Osteoporosis related agents (treatment)
Alendronate (fosamax ®)
Dosing (Adults):
Osteoporosis in postmenopausal females: Oral: Prophylaxis: 5 mg once daily or 35 mg once weekly. Treatment: 10 mg once daily or 70 mg once weekly.
Osteoporosis in males: Oral: 10 mg once daily or 70 mg once weekly.
Osteoporosis secondary to glucocorticoids in males and females: Oral: Treatment: 5 mg once daily; a dose of 10 mg once daily should be used in postmenopausal females who are not receiving estrogen.
Paget's disease of bone in males and females: Oral: 40 mg once daily for 6 months.
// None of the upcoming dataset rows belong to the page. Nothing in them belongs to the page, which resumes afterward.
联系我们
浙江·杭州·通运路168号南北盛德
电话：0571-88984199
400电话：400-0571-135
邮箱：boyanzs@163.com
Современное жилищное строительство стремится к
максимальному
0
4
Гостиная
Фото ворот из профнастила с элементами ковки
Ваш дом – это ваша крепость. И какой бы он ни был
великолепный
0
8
Retreatment: Relapses during the 12 months following therapy occurred in 9% of patients who responded to treatment. Specific retreatment data are not available. Following a 6-month post-treatment evaluation period, treatment with alendronate may be considered in patients who have relapsed based on increases in serum alkaline phosphatase, which should be measured periodically. Retreatment may also be considered in those who failed to normalize their serum alkaline phosphatase.
Renal Dosing:
CrCl <35 ml/minute: Alendronate is not recommended due to lack of experience.
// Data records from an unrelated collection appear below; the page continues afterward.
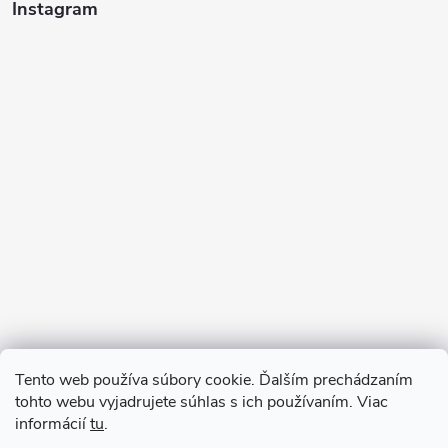
Instagram
Sledovať na Instagrame
Tento web používa súbory cookie. Ďalším prechádzaním
tohto webu vyjadrujete súhlas s ich používaním. Viac
informácií
tu
.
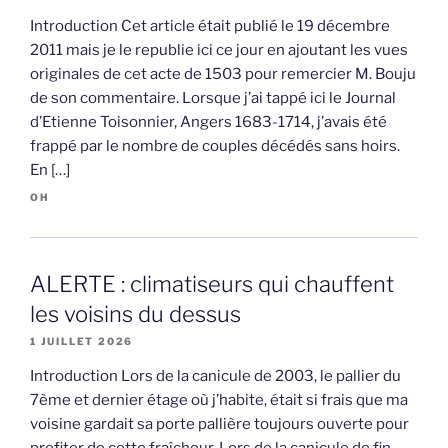
Introduction Cet article était publié le 19 décembre
2011 mais je le republie ici ce jour en ajoutant les vues
originales de cet acte de 1503 pour remercier M. Bouju
de son commentaire. Lorsque j’ai tappé ici le Journal
d’Etienne Toisonnier, Angers 1683-1714, j’avais été
frappé par le nombre de couples décédés sans hoirs.
En […]
OH
ALERTE : climatiseurs qui chauffent
les voisins du dessus
1 JUILLET 2026
Introduction Lors de la canicule de 2003, le pallier du
7ème et dernier étage où j’habite, était si frais que ma
voisine gardait sa porte pallière toujours ouverte pour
May cause esophagitis. Alendronate should be taken in the morning with a full glass (eg, 6 to 8 ounces) of plain water at least one-half hour before food, beverages, or other medications.
Supplied:
Oral Solution: 70 mg/75 ml. Tablet: 5 mg, 10 mg, 35 mg, 40 mg, 70 mg.
Etidronate (didronel ®)
Dosing (Adults):
Oral formulation should be taken on an empty stomach 2 hours before any meal.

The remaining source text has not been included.